Watch Fox & Friends Accidentally Praise Obama's Last Jobs Report
Fox Credits Trump With January Job Creation He Inherited From President Obama
Written by Alex Morash
Published
Fox News gushed over the jobs report for January 2017, the last of former President Barack Obama’s presidency, calling it “fantastic news” but implicitly crediting Donald Trump, who wasn’t even in office when the data were collected, for the success by calling it the “first jobs report under President Trump.”
Fox News correspondent Heather Nauert praised the January jobs report from the Bureau of Labor Statistics (BLS) on the February 3 edition of Fox & Friends, referring to it as “the first jobs report under President Trump” and labeling it as “fantastic news.” Nauert praised the report for showing that 227,000 new jobs were created in January, which she described as “a lot more than expected.” Nauert failed to mention Barack Obama, who was still the president of the United States for most of January. She concluded the segment by reiterating that this is “great news on the jobs front this morning” and suggesting Trump “would call that huge.” From Fox & Friends:
Unfortunately for Fox’s pro-Trump narrative, the job creation in this report does not belong to his administration. University of Chicago economist Austan Goolsbee, a former chairman of President Obama's Council of Economic Advisors, pointed out that the “reference week” for the latest jobs data ran through January 12, meaning the entire report predates the Trump administration by over a week. Washington Post reporter Glenn Kessler, who runs the paper's fact-checking research, also noted that the report “still reflects the Obama administration.” Fox also neglected to mention that the report marks 76 consecutive months of job growth -- the longest on record -- for Obama.

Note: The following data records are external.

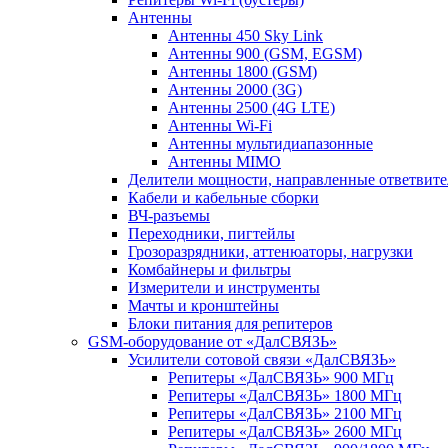
Антенны
Антенны 450 Sky Link
Антенны 900 (GSM, EGSM)
Антенны 1800 (GSM)
Антенны 2000 (3G)
Антенны 2500 (4G LTE)
Антенны Wi-Fi
Антенны мультидиапазонные
Антенны MIMO
Делители мощности, направленные ответвит
Кабели и кабельные сборки
ВЧ-разъемы
Переходники, пигтейлы
Грозоразрядники, аттенюаторы, нагрузки
Комбайнеры и фильтры
Измерители и инструменты
Мачты и кронштейны
Блоки питания для репитеров
GSM-оборудование от «ДалСВЯЗЬ»
Усилители сотовой связи «ДалСВЯЗЬ»
Репитеры «ДалСВЯЗЬ» 900 МГц
Репитеры «ДалСВЯЗЬ» 1800 МГц
Репитеры «ДалСВЯЗЬ» 2100 МГц
Репитеры «ДалСВЯЗЬ» 2600 МГц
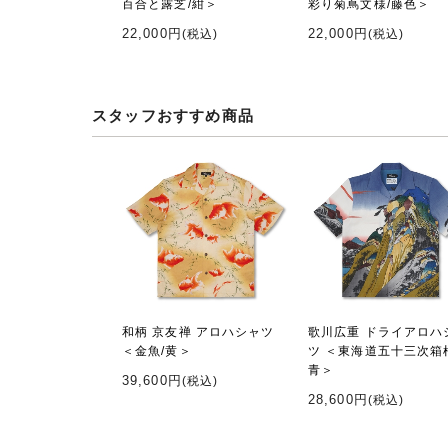
百合と露芝/紺＞
彩り菊蔦文様/藤色＞
22,000円
22,000円
(税込)
(税込)
スタッフおすすめ商品
和柄 京友禅 アロハシャツ
歌川広重 ドライアロハ
＜金魚/黄＞
ツ ＜東海道五十三次箱
青＞
39,600円
(税込)
28,600円
(税込)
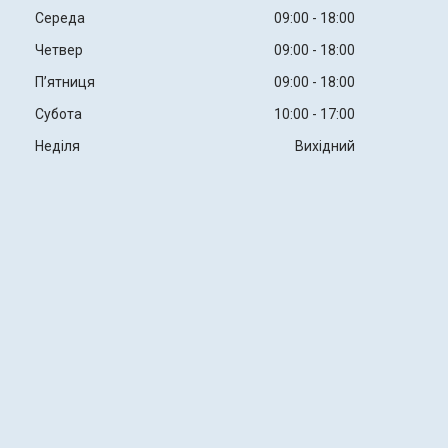
Середа
09:00
18:00
Четвер
09:00
18:00
Пʼятниця
09:00
18:00
Субота
10:00
17:00
Неділя
Вихідний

The positive coverage of the report is a complete turnaround for Fox, which went to great lengths to portray strong jobs reports in a negative light during the Obama administration.
In February 2015, the economy added 257,000 new jobs, but Fox was concerned that the unemployment rate ticked up by 0.1 points -- the same increase the rate showed in today’s report. In October of that year, Fox & Friends stumbled through a news alert in which a host claimed the economy created “only 271,000 jobs … last month” even though that report, like the data released today, also beat expectations. Last January, Fox’s spin was to claim that 292,000 new jobs was “modest by historical standards,” though it was well over this month’s 227,000. And in April 2016 the network parsed the jobs data to conclude that a report showing 215,000 new jobs was unimpressive because 47,000 of those were allegedly low-quality retail positions -- yet Nauert made no such comment about the 46,000 retail jobs included in today’s report. As Election Day drew near, Fox & Friends falsely claimed that steady jobs data for October 2016 were “underwhelming” and spun the news as a boon for Trump’s presidential candidacy.
Media Matter’s predicted last month that Fox would retool its message on job growth to coincide with Trump’s presidency, arguing that the network’s “campaign of misinformation will likely come to a screeching halt next month.” Fox's spin on the jobs report this morning follows a consistent, deliberate, and predictable strategy of playing the role of Republican cheerleader and “propaganda machine.”